Formation and evolution

Structures grow from primordial fluctuations seeded during inflation and processed by processes such as recombination probed by Planck (spacecraft). Linear growth described in analytic treatments by P. J. E. Peebles transitions to nonlinear collapse captured in simulations like Millennium Simulation and hydrodynamical runs such as IllustrisTNG. Baryonic physics including feedback from AGNs studied in contexts like Virgo Consortium simulations and stellar feedback researched by teams at Space Telescope Science Institute influence galaxy formation inside dark matter halos characterized by profiles named after Navarro–Frenk–White profile. Mergers and accretion shaped prominent structures such as Great Attractor and superclusters like Shapley Supercluster.
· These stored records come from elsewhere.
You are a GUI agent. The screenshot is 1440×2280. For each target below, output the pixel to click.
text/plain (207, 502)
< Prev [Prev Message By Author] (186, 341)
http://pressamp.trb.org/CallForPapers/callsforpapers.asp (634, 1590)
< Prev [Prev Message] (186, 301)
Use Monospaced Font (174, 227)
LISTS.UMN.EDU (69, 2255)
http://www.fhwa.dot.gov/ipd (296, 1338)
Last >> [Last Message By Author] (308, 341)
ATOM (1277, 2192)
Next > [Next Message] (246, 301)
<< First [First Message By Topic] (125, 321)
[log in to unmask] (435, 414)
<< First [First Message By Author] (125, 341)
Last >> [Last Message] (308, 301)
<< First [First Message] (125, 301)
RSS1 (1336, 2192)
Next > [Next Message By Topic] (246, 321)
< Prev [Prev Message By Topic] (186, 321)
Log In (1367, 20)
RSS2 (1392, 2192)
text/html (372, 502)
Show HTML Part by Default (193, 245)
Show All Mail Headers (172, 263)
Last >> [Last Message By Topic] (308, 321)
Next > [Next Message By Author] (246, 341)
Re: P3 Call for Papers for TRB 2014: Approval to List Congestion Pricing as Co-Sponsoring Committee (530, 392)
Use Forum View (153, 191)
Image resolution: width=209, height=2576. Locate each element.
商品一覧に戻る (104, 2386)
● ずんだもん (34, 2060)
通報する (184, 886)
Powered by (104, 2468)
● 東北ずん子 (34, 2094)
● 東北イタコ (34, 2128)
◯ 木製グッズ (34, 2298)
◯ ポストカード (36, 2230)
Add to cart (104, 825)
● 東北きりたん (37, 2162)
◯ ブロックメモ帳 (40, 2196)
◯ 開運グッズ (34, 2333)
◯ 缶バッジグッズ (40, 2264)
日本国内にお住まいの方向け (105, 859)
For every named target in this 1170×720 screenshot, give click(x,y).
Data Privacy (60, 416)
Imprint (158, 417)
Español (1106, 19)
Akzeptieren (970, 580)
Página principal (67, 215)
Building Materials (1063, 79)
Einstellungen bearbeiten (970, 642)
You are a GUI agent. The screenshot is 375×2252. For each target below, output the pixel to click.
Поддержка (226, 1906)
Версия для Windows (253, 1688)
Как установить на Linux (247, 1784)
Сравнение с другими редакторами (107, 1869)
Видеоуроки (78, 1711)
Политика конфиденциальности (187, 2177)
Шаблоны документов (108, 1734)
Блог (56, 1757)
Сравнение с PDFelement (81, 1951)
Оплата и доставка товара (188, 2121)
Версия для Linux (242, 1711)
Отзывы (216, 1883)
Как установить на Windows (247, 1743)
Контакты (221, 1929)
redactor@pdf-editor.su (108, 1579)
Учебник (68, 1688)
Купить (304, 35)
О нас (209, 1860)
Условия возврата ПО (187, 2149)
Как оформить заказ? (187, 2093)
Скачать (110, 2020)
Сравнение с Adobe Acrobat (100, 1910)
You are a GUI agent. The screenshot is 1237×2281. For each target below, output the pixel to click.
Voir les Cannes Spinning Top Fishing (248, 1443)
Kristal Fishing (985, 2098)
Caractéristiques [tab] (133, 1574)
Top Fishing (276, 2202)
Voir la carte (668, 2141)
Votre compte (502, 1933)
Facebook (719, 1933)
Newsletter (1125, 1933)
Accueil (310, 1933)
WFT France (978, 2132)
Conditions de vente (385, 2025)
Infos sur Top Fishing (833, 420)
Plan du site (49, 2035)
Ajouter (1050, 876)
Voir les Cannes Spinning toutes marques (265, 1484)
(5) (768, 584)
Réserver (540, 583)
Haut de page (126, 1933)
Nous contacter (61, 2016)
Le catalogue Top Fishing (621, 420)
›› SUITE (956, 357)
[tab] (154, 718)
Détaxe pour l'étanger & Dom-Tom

Statistical descriptors and tools

Quantification uses statistics developed by James Peebles and others: two-point correlation function, power spectrum analyses employed by collaborations tied to Sloan Digital Sky Survey and Baryon Oscillation Spectroscopic Survey, higher-order moments and bispectrum work by theoreticians connected to Princeton University and Institute for Advanced Study. Topological measures including Minkowski functionals and genus statistics feature in studies from Max Planck Institute for Astrophysics; reconstruction techniques and halo occupation distribution models are applied by researchers at University of California, Berkeley and Lawrence Berkeley National Laboratory. Machine learning tools emerging from groups at Google DeepMind and Stanford University augment traditional estimators.

Cosmological implications

Large-scale structure constraints inform parameters of the Lambda-CDM model such as Hubble constant tension debated between teams behind Hubble Space Telescope distance ladder measurements and Planck (spacecraft) inference; they probe the nature of dark matter and dark energy investigated by programs like Dark Energy Survey and missions including Euclid (spacecraft). Tests of gravity on cosmological scales relate to work by proponents of Modified Newtonian Dynamics and analyses from European Space Agency. Measurements of baryon acoustic oscillations, redshift-space distortions, and weak lensing by collaborations such as BOSS and KiDS provide consistency checks with predictions of inflation and particle physics models explored at CERN.